Page 136 of The Death Wish
‘Bleed, little prince.’ The voice emerged from the cacophony of forlorn regret. Or, rather, the voicewasthat cacophony. ‘Feed the lake. You are in the good company, amongst those whose only greatness lies in the magnitude of their failures.’
‘Failure…’ Pitch coughed, spraying yet more blood into the water. Crying more tears he did not fully own. ‘No, I’m not a fail–’
The suffering crashed down upon him, an enormous wave, invisible to the eye but all too well-known to the soul.
Pitch was lifted first, cast upon his back, and then thrown down. He struck a reef of destitution, impaled on the lost armies of the Day of Ruination. Fingers of bone pierced him, striking through between the ribs, at his collarbone and his groin, there too, upon his thigh. Another spear of stark white pushed through his belly, emerging drenched in specks of flesh, blood cascading.
A terrible, dislocating ache began.
‘No,’ he gasped, understanding, despite all else, the devastation of that blow.
Another wave crashed upon him, driving him down into the crevices. The bone reef reddened with the terrible flow of his blood.
A coral born of corpses.
The regretful choir struck up again. Blood Lake drank of him. Took its fill of his sorrows and regrets, and grew fat-bellied upon them.
The fire in his belly waned. The buffeting of the simurgh grew weaker. They slipped from him, those wilder parts of himself, draining away in bright red rivulets: Vassago, the Berserker Prince, the Dominion daemon, and the wildness, flowed from his veins and into the lake.
The inferno that Satine had stoked was all but dying embers now.
The waters lapped at him, caressing his emptying body. His tears added to the flow; failure was salty and hot and stinging. He struggled still, worked his ruined body against the bones, but only sunk himself deeper into their pinching clutches. The halo lay within arms’ reach, but his guise of skin and bone was too fragile to reach that far.
Pitch had hesitated to shed his skin, to destroy Tobias Astaroth, and return to the wild prince Seraphiel had chosen him for. Now, at the worst possible time, he learned the cost of being human.
To be ruled by more than mindless rage or lust for battle.
To be crippled by a power that went unseen. That of self-doubt and lost chances, laments and, most destructive of all, grief.
Now, the dead armies of Blood Lake claimed him. And the halo lay hauntingly out of reach.
CHAPTER THIRTY-SEVEN
THE WISPseemed to forget that not everyone could fly. Scarlet set a cracking pace through the gardens, taking them in through a large paned-glass door that slid open, rather than swung. They were so far down the corridor by the time Silas and Edward reached the opening; they were barely more than a smudge of colour, the size of a dandelion head.
‘Scarlet wait,’ Silas shouted, standing half in-half out of the doorway whilst waiting for Edward to catch up. The lieutenant reached him, puffing, discarding his burgundy vest into the shrubbery.
‘Bloody hell, they are fast.’
‘Are you alright?’ Silas led him inside, into a stunning sitting room with its ever-present gold embellishments. This one was different for its highlights of onyx, and the assembly of colourful paintings on one of the wall panels.
‘Fine, fine. Clearly in need of more decent exercise.’
Silas urged Edward ahead, pleased to see the return of a glint in the man’s grey eyes. His new freedom put pink in his cheeks.
Scarlet tittered at them from way down the hall, where a junction was evident, and circled about in mad whirls that made their impatience clear.
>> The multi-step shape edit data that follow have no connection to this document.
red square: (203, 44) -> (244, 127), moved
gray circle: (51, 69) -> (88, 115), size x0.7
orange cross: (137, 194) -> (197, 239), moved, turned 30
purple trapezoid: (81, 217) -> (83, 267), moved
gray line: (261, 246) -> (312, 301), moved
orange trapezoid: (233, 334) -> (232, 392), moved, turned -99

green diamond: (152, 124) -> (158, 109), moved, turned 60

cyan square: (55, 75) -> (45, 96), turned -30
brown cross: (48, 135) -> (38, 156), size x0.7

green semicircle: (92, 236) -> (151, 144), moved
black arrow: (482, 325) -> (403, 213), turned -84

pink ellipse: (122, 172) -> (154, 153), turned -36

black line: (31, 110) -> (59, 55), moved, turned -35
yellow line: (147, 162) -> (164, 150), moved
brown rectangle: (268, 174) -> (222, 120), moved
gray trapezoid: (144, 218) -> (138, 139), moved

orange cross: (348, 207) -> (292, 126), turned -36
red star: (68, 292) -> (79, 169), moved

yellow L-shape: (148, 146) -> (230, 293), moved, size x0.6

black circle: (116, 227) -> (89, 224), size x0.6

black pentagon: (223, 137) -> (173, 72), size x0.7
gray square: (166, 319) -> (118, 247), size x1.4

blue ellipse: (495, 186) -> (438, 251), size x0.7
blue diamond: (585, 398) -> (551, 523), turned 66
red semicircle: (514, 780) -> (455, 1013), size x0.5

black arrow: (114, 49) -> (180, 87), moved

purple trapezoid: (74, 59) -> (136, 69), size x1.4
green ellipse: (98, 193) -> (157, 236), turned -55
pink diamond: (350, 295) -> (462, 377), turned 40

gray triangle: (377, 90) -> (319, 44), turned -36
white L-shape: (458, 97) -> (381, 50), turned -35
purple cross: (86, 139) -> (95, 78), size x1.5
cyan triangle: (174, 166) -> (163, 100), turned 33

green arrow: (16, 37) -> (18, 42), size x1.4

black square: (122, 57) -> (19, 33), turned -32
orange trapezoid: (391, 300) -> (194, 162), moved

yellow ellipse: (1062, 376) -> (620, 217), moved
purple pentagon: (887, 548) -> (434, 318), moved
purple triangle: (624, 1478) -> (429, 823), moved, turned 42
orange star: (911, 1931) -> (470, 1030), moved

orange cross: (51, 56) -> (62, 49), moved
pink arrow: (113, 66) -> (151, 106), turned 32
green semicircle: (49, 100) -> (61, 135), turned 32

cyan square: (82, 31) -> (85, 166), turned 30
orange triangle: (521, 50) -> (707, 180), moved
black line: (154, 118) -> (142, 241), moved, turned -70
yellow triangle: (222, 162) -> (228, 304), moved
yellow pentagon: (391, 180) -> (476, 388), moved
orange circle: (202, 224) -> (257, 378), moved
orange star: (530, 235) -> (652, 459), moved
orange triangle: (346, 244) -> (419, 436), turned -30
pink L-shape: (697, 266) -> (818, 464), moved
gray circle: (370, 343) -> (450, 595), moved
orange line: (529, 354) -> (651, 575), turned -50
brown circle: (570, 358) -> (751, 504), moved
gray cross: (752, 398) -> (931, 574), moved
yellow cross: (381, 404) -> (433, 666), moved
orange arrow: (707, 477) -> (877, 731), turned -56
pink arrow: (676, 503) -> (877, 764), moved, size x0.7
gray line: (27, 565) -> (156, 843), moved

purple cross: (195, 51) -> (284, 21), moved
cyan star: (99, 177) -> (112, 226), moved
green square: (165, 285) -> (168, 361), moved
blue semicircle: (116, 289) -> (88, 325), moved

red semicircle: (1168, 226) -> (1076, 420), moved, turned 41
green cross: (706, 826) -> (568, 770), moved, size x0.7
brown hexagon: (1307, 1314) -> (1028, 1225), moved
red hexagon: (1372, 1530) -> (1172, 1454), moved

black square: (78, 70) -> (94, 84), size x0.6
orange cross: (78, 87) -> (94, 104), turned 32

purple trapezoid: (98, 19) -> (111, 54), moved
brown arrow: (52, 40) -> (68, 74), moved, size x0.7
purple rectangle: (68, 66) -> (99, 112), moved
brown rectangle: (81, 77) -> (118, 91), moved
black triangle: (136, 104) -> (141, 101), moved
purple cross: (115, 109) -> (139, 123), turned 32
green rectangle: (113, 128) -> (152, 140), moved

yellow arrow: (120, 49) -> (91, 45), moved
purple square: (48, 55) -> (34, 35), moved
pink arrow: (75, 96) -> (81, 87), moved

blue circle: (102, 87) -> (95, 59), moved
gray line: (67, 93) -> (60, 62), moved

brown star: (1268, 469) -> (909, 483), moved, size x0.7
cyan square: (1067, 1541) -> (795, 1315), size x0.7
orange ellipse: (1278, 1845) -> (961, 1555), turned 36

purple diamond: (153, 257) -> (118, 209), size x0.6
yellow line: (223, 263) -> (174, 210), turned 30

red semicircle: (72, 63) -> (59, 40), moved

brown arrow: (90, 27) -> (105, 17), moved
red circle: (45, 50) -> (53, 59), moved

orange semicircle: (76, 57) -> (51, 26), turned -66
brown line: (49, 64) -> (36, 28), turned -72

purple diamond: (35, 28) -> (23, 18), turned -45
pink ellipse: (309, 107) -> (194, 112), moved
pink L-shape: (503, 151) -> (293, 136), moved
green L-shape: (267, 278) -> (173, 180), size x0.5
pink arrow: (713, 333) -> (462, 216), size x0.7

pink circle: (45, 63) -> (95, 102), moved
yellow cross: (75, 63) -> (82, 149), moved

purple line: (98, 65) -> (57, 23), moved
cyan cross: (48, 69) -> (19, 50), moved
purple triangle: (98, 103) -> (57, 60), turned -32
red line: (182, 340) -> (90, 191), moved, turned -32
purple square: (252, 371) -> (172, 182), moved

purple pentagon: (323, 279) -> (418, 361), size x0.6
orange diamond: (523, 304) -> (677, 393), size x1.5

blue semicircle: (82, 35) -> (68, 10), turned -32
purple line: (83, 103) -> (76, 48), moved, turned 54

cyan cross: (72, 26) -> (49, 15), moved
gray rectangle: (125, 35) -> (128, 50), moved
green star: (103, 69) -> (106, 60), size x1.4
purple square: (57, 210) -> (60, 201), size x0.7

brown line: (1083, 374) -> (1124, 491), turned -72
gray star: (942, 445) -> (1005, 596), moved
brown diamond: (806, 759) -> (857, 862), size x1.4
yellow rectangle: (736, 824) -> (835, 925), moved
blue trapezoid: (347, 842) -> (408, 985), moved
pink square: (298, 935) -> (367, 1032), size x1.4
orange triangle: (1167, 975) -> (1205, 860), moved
‘We’re coming,’ Edward called.
The palace shuddered. A deep vibration that had both Silas and the lieutenant bracing, ready for a movement that might knock them off their feet. In the rooms along the way, anything that was loosened rattled loudly, china and glasses and heavier sounds. Like the shift of furniture on wood.
Silas and Edward exchanged a glance. Neither of them saying what was vastly obvious; that was the worst of the tremors so far.
‘Go quickly,’ Silas urged.
They broke into another run. Down the hall, a turn left, another long corridor laid out with a rug as white as the peaks of the Highlands they’d glimpsed from the boat. More shaking occurred, vehement enough to make Silas glance at the ceiling, half-expecting to see cracks formed. The pristine plasterwork was unblemished. For now.
Edward halted, a standstill so sudden Silas nearly ran him over.